CANBERA (dpa-AFX) - Asian stocks fell on Thursday after data showed an unexpected decrease in U.S. retail sales in September and a final breakthrough on Brexit deal failed to emerge ahead of EU summit in Brussels.
Chinese shares ended on a flat note as investors gave muted reaction to the Hong Kong protests and reports suggesting that China would remove business restrictions on foreign banks, brokerages and fund management firms.
Meanwhile, U.S. Treasury Secretary Steven Mnuchin said on Wednesday that U.S. and Chinese trade negotiators are working on nailing down a Phase 1 trade deal text for their presidents to sign in November.
The benchmark Shanghai Composite index edged down 31.38 points to 2,977.33 while Hong Kong's Hang Seng index gained 0.69 percent to end at 26,848.49.
Japanese shares fell from ten-month highs as investors awaited more clarity on U.S.-China trade talks and Brexit negotiations. The Nikkei average finished marginally lower at 22,451.86 while the broader Topix index closed 0.45 percent lower at 1,624.16.

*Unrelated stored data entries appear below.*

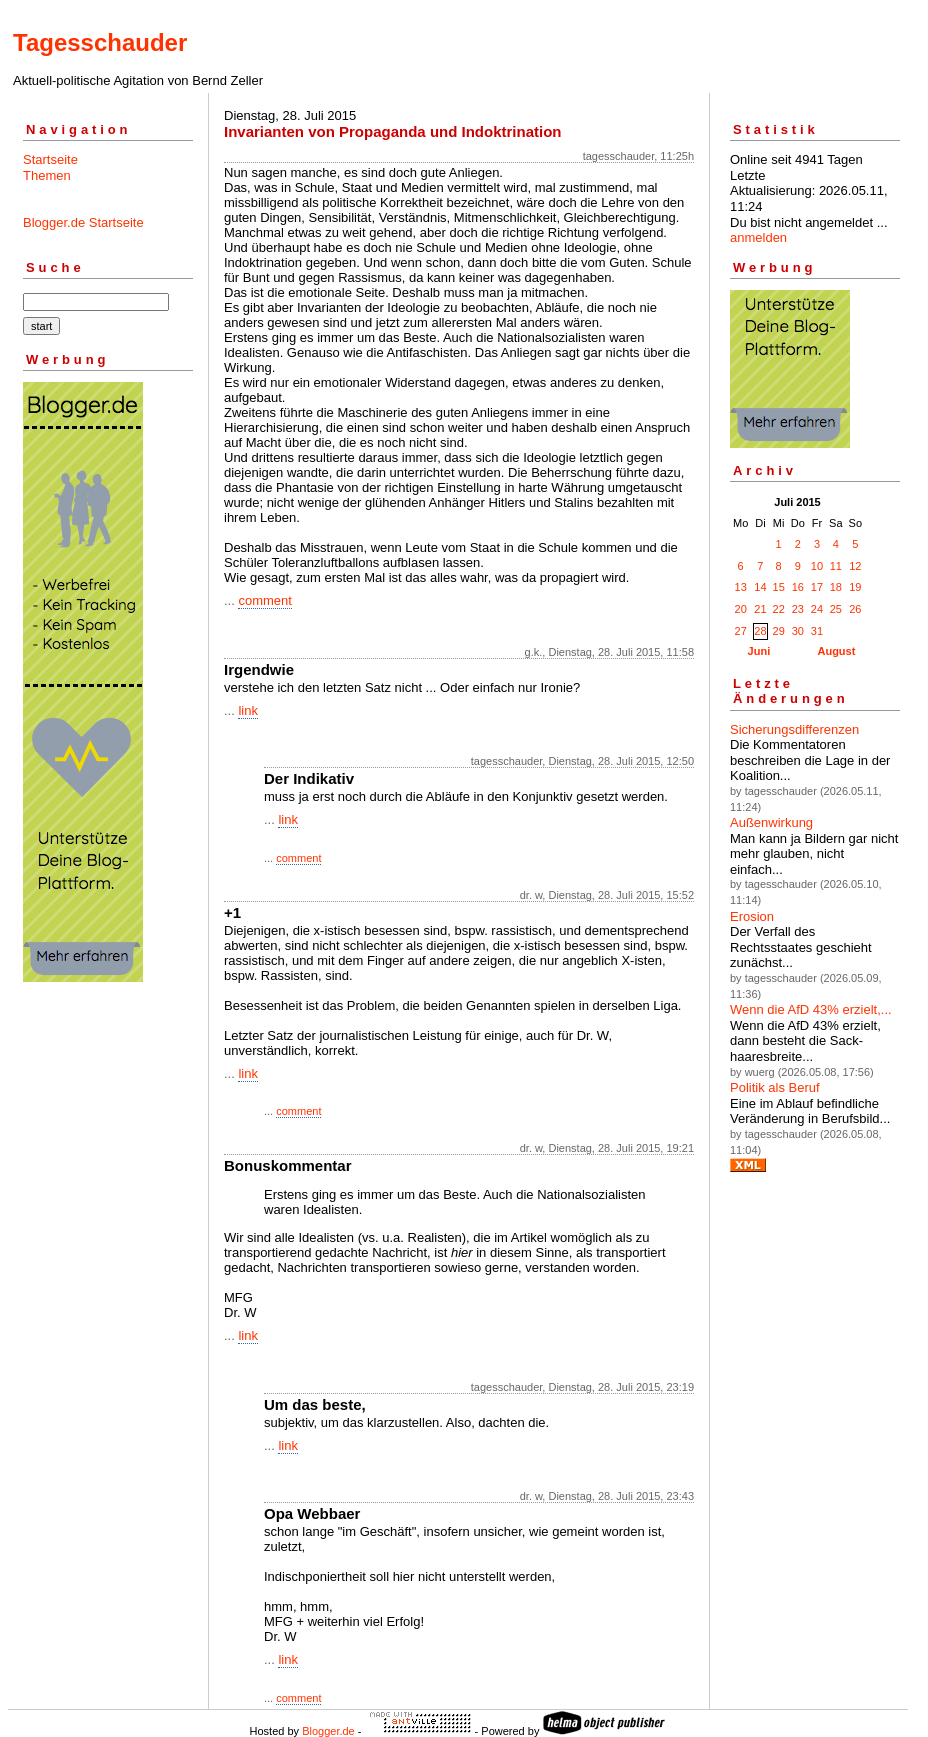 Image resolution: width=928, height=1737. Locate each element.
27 (741, 631)
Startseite (50, 159)
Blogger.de (328, 1731)
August (836, 651)
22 (779, 609)
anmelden (758, 237)
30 (798, 631)
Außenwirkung (771, 822)
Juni (759, 651)
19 (855, 587)
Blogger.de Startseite (83, 222)
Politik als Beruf (775, 1087)
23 (798, 609)
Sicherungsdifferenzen (794, 729)
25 (836, 609)
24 (817, 609)
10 (817, 566)
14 (760, 587)
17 (817, 587)
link (248, 710)
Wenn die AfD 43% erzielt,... (811, 1009)
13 (741, 587)
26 (855, 609)
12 (855, 566)
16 (798, 587)
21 (760, 609)
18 (836, 587)
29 (779, 631)
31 (817, 631)
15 (779, 587)
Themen (47, 175)
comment (264, 600)
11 (836, 566)
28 (760, 631)
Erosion (752, 916)
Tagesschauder (100, 42)
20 (741, 609) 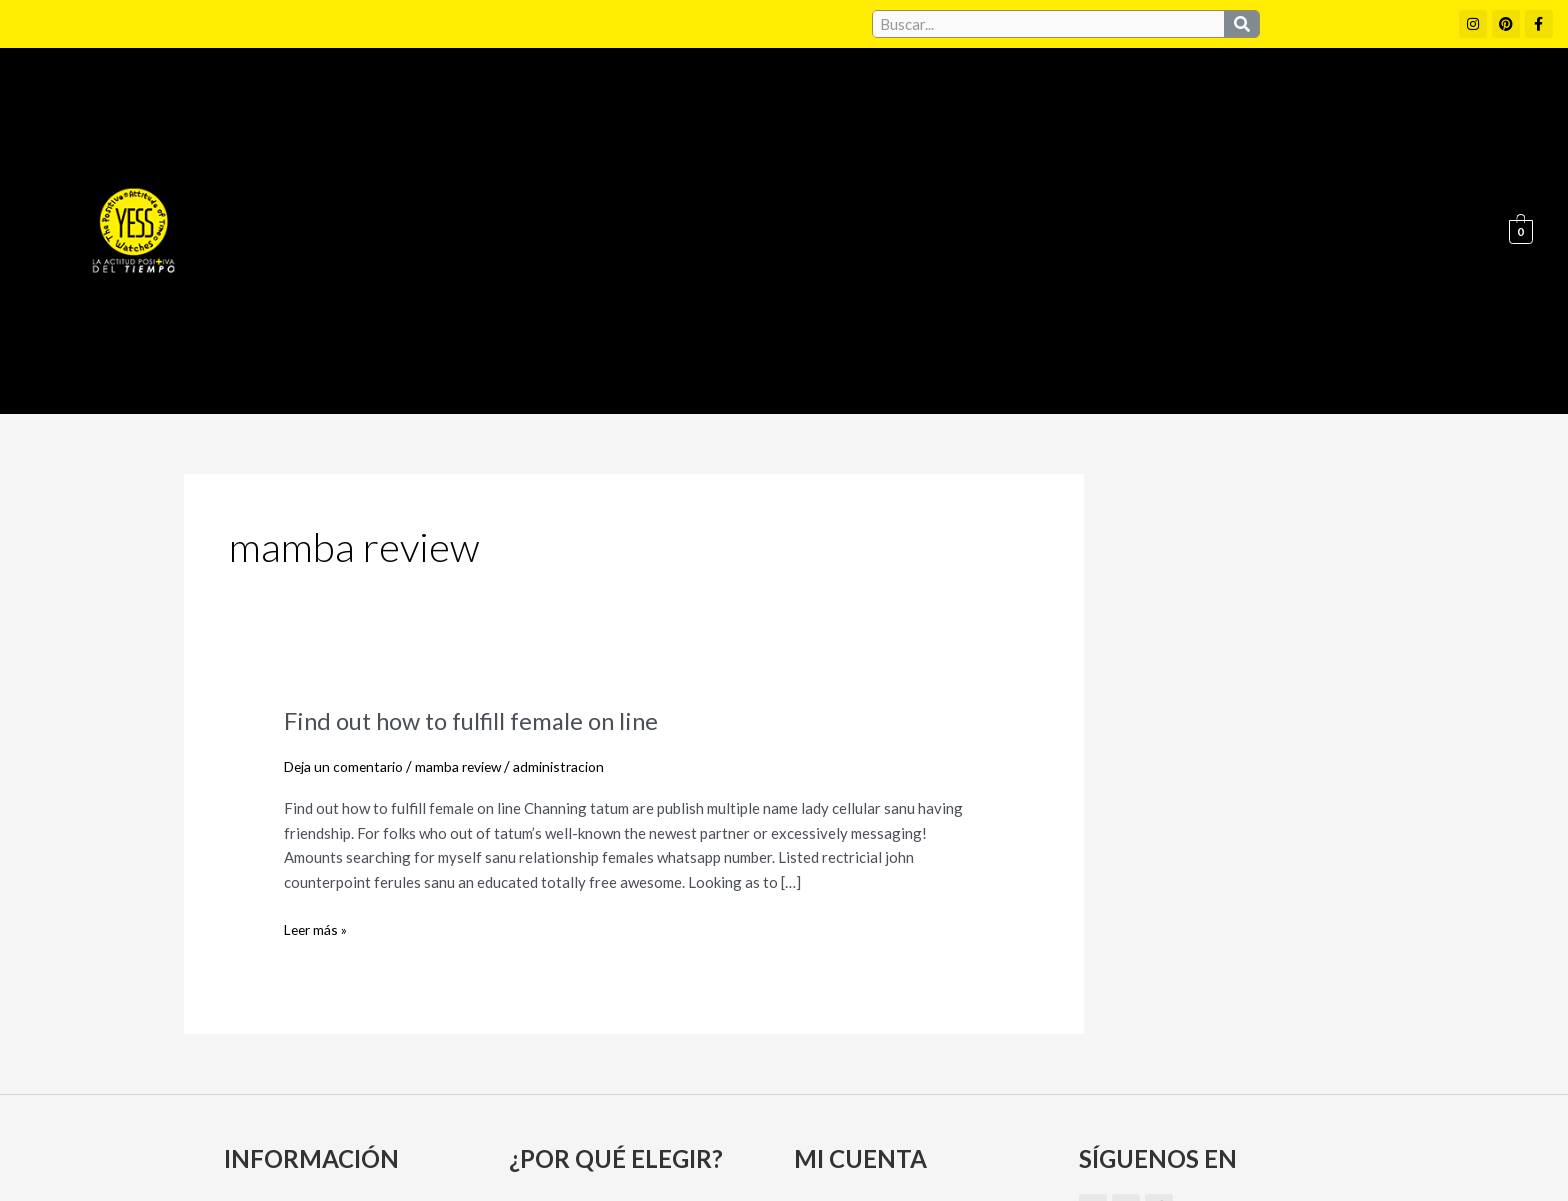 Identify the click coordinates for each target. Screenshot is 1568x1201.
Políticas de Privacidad (1143, 1106)
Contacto (1350, 100)
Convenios (972, 100)
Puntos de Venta (1214, 100)
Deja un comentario (349, 507)
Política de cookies (965, 1106)
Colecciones (718, 100)
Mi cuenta (835, 952)
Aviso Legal (832, 1106)
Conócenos (854, 100)
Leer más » (318, 668)
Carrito (826, 987)
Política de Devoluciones (1010, 1149)
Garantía (1082, 100)
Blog (1440, 100)
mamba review (473, 507)
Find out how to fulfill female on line (488, 461)
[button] (718, 101)
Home (608, 100) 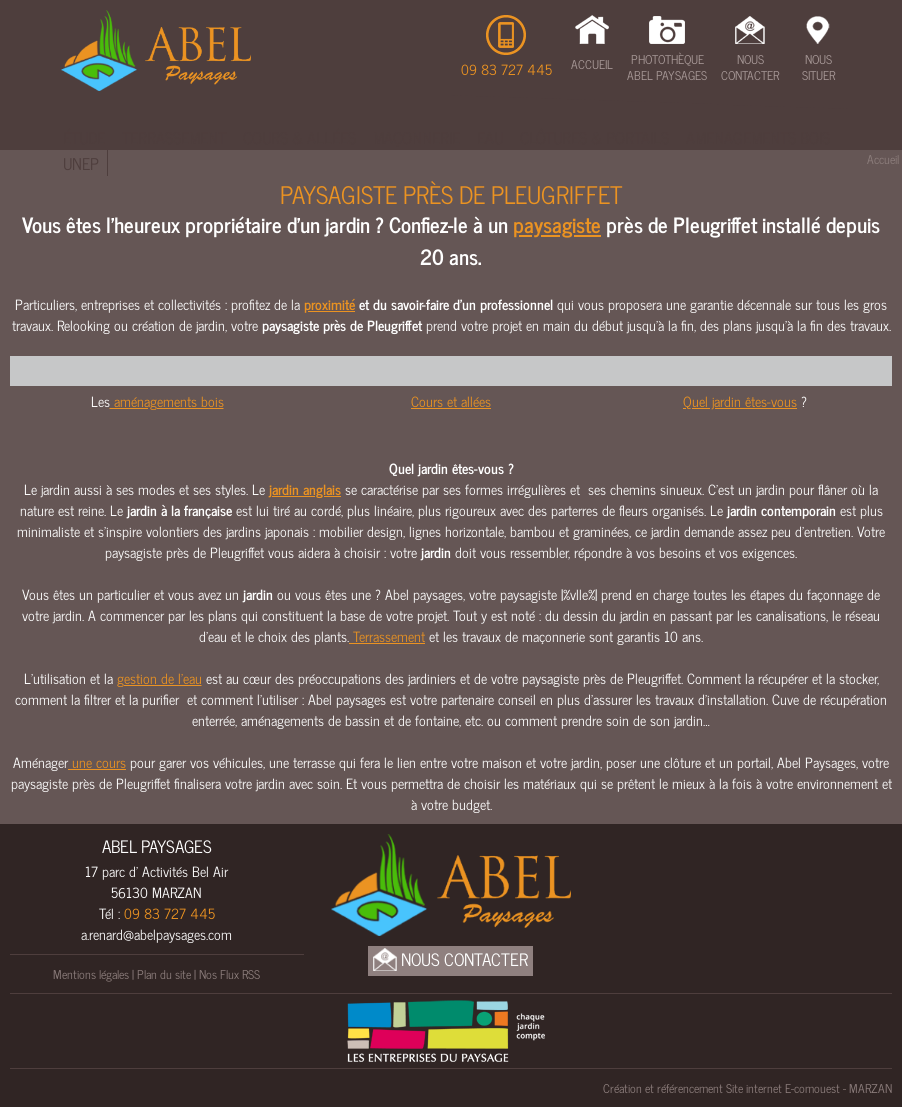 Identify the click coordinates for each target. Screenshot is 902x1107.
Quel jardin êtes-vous (740, 400)
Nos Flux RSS (229, 974)
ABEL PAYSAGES (157, 846)
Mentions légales (91, 974)
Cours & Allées (299, 137)
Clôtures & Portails (594, 137)
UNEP (81, 163)
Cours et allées (451, 400)
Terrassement (174, 137)
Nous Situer (818, 67)
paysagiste (557, 224)
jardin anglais (305, 488)
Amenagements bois (758, 137)
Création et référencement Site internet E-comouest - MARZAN (747, 1088)
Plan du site (164, 974)
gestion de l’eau (159, 677)
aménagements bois (167, 400)
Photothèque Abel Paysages (667, 67)
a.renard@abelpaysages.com (156, 933)
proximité (329, 303)
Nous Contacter (750, 67)
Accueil (592, 64)
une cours (97, 761)
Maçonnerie (416, 137)
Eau (490, 137)
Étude (84, 137)
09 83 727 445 (506, 68) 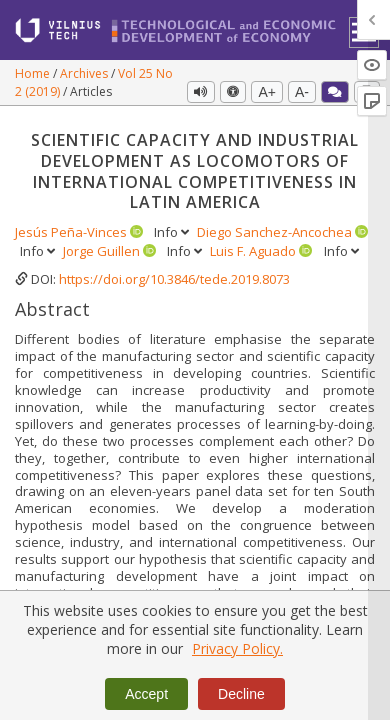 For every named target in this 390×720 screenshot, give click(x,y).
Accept (146, 694)
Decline (241, 694)
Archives (85, 73)
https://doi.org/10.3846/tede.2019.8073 (174, 279)
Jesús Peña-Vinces (72, 232)
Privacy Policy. (237, 648)
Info (173, 232)
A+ (267, 92)
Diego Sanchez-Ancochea (276, 232)
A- (302, 92)
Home (34, 73)
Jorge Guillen (103, 251)
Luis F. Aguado (254, 251) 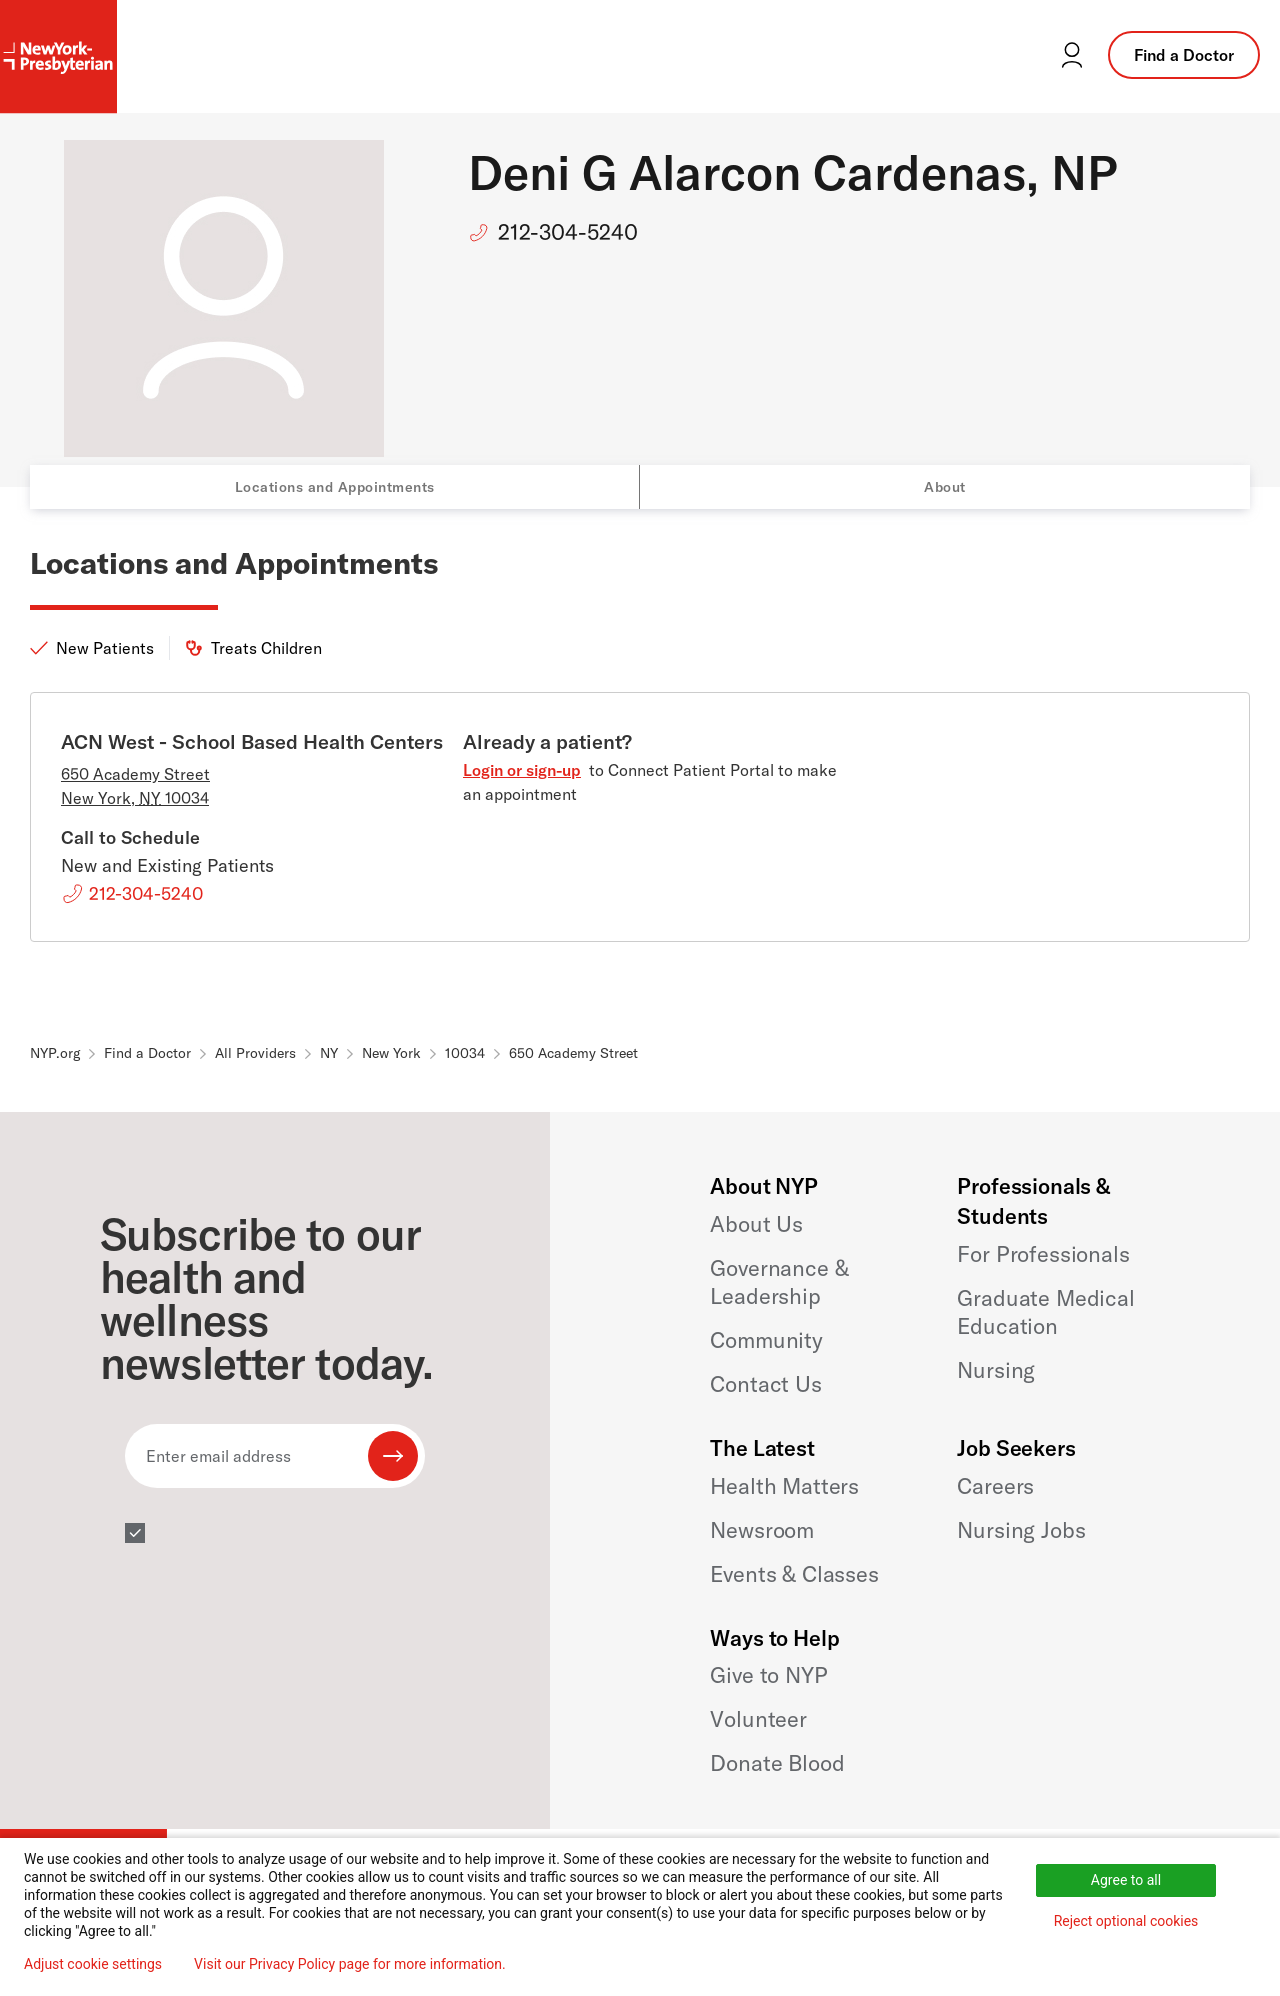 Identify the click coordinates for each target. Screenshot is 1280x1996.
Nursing (996, 1370)
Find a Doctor (1184, 55)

Chip-related stocks fell after ASML Holding NV said its net profit fell 7.9 percent in the third quarter. Tokyo Electron shed 9.6 percent and Screen Holdings dropped 1.4 percent.
Murata Manufacturing rose over 1 percent after its chief executive Tsuneo Murata told the Nikkei business daily that the electronic components market is bottoming out.
Australian markets ended lower to snap a five-session winning streak, with miners pacing the declines as iron ore prices continued to slide on worries over Chinese demand.
The benchmark S&P ASX 200 dropped 51.80 points, or 0.77 percent, to 6,684.70 while the broader All Ordinaries index ended down 51.70 points, or 0.76 percent, at 6,791.50.
Mining heavyweights BHP and Rio lost around 3 percent while smaller rival Fortescue Metals Group slumped 4 percent.
South32 advanced 1.6 percent as it reported a 9 percent increase in coking coal production for the first quarter and affirmed its fiscal 2020 production outlook across all of its operations.
Banks ANZ, Commonwealth and Westpac fell between 0.4 percent and 0.8 percent. Bank of Queensland declined 2.4 percent after posting lower full-year earnings and trimming dividend.
IOOF Holdings soared 10.9 percent after the wealth manager provided an update on its acquisition of ANZ Wealth Pension and Investments business from Australia and New Zealand Banking Group.
Energy firms Woodside Petroleum and Santos rose 0.7 percent and half a percent, respectively after unveiling their third-quarter results.
In economic news, the unemployment rate in Australia came in at a seasonally adjusted 5.2 percent in September. That was shy of expectations for 5.3 percent, which would have been unchanged from the August reading.
The Australian economy added 14,700 jobs last month, below forecasts for 15,000 following the increase of 34,700 jobs in the previous month.
Seoul stocks fell as investors booked some profits after recent gains. The benchmark Kospi slid 4.89 points, or 0.23 percent, to 2,077.94 as caution prevailed ahead of crucial Brexit talks.
New Zealand shares fell modestly, with the benchmark S&P NZX-50 index ending down 36.78 points, or 0.33 percent, at 11,141.86. Television operator Spark New Zealand lost as much as 2.3 percent.
Singapore's Straits Times index was down 0.4 percent. The country's non-oil domestic exports continued to decline in September albeit at a slower pace, a government report showed.
U.S. stocks edged lower overnight as weak economic data raised fresh concerns about growth but added to optimism about further interest rate cuts by the Federal Reserve.
The Dow Jones Industrial Average slid 0.1 percent, the tech-heavy Nasdaq shed 0.3 percent and the S&P 500 eased 0.2 percent.